Accounting Standards Issued But Not Yet Adopted

In October 2016, the FASB issued ASU 2016-16, Income Taxes (Topic 740): Intra-Entity Transfers of Assets Other Than Inventory.  Current U.S. GAAP prohibits the recognition of current and deferred income taxes for intra-entity asset transfer until the asset has been sold to an outside party.  The new guidance eliminates the exception and requires an entity to recognize the income tax consequences of an intra-entity transfer of an asset other than inventory when the transfer occurs.  This accounting guidance is effective for annual reporting periods beginning after December 15, 2017, including interim reporting periods within those annual reporting periods, and should be applied on a modified retrospective basis through a cumulative-effect adjustment directly to retained earnings as of the beginning of the period of adoption. This guidance is not expected to have a material impact on our condensed consolidated financial statements.

In February 2016, the FASB issued ASU 2016-02, Leases (Topic 842), to provide a new comprehensive model for lease accounting.  Under this guidance, lessees and lessors should apply a "right-of-use" model in accounting for all leases (including subleases) and eliminate the concept of operating leases and off-balance sheet leases.  Recognition, measurement and presentation of expenses will depend on classification as a finance or operating lease. Similar modifications have been made to lessor accounting in-line with revenue recognition guidance. This guidance is effective for annual periods and interim periods within those annual periods beginning after December 15, 2018.  The amendments also require certain quantitative and qualitative disclosures about leasing arrangements. Early adoption is permitted.  The updated guidance requires a modified retrospective adoption.

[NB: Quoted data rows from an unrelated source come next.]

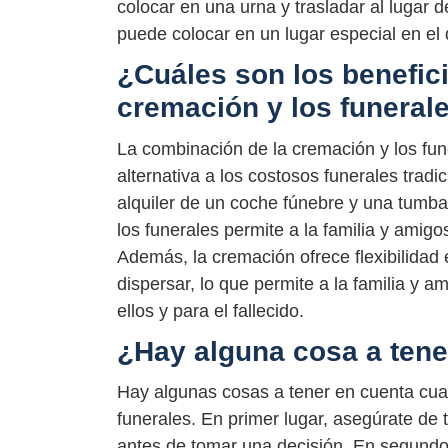
colocar en una urna y trasladar al lugar d
puede colocar en un lugar especial en el 
¿Cuáles son los benefic
cremación y los funeral
La combinación de la cremación y los fune
alternativa a los costosos funerales trad
alquiler de un coche fúnebre y una tumba
los funerales permite a la familia y amigo
Además, la cremación ofrece flexibilida
dispersar, lo que permite a la familia y a
ellos y para el fallecido.
¿Hay alguna cosa a tene
Hay algunas cosas a tener en cuenta cua
funerales. En primer lugar, asegúrate de
antes de tomar una decisión. En segundo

We are currently in the process of evaluating this new standard update.

In January 2016, the FASB issued ASU 2016-01, Financial Instruments-Overall (Subtopic 825-10): Recognition and Measurement of Financial Assets and Financial Liabilities.  This guidance primarily affects the accounting for equity investments, financial liabilities under the fair value option, and the presentation and disclosure requirements for financial instruments.  Under the new guidance, entities will be required to measure certain equity investments at fair value and recognize any changes in fair value in net earnings, unless the investments qualify for the new practicability exception.  The new standard is effective for fiscal years, including interim periods within those fiscal years, beginning after December 15, 2017.  We are currently evaluating the impact of adopting this new standard.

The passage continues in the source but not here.